Banjir Bandang Pasaman

Author

Categories

Share

Banjir Bandang Pasaman

Banjir bandang melanda sejumlah lokasi di Kabupaten Pasaman, Sumatera Barat. Meski tidak ada korban jiwa, namun jalur transportasi Sumbar-Medan terganggu dan sebuah sekolah dipenuhi lumpur.

Petugas dari Pusdalops Tim Reaksi Cepat BPBD Kabupaten Pasaman, Zulfikar, mengatakan, musibah dipicu hujan lebat yang terjadi sejak beberapa hari terakhir.

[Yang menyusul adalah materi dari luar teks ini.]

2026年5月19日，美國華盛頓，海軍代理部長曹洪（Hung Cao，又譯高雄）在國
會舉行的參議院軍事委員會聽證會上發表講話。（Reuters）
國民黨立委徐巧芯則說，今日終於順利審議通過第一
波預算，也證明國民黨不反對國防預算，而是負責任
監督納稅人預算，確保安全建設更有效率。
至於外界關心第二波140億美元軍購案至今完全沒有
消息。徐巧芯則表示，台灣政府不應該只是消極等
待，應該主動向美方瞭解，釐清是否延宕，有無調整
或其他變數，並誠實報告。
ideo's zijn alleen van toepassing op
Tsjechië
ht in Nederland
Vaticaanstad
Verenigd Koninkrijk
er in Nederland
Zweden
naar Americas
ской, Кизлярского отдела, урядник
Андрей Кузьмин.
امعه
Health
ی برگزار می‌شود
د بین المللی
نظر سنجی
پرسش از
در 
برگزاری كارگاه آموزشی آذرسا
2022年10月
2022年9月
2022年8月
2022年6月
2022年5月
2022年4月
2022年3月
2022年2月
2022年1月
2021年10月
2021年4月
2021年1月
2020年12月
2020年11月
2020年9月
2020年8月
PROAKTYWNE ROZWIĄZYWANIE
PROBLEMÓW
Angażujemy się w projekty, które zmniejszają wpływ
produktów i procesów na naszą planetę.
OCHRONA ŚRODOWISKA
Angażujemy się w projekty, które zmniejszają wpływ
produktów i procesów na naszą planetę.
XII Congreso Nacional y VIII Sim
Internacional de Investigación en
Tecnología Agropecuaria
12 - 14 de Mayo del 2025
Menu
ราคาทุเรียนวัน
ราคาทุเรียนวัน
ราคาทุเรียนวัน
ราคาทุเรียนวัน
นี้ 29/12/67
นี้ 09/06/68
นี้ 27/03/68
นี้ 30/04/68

“Rekan-rekan kami dari Pusdalops masih melakukan pendataan di lapangan untuk memastikan seberapa besar dampak bencana ini,” jelas Zulfikar, Jumat (20/12/2019).

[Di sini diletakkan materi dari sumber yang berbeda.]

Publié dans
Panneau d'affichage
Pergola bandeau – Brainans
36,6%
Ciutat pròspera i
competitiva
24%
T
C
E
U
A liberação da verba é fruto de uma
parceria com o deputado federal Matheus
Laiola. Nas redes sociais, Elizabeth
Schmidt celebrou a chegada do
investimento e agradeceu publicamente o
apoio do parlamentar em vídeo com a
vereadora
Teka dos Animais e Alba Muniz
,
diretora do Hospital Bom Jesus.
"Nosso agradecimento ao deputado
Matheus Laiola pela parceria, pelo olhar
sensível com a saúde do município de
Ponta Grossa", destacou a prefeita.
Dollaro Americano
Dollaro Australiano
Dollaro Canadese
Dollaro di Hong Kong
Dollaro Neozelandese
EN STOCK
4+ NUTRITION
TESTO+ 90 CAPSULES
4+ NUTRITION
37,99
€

Sejumlah material longsor berupa lumpur dan kayu, memenuhi badan jalan, termasuk sebuah Pondok Pesantren di kawasan Padang Alai Petok. Begitu juga halnya dengan rumah warga yang diperkirakan ada sekitar 200 kepala keluarga terdampak. “Belum ada data pasti berapa banyak yang terdampak tapi ada rumah dan sekolah,” katanya.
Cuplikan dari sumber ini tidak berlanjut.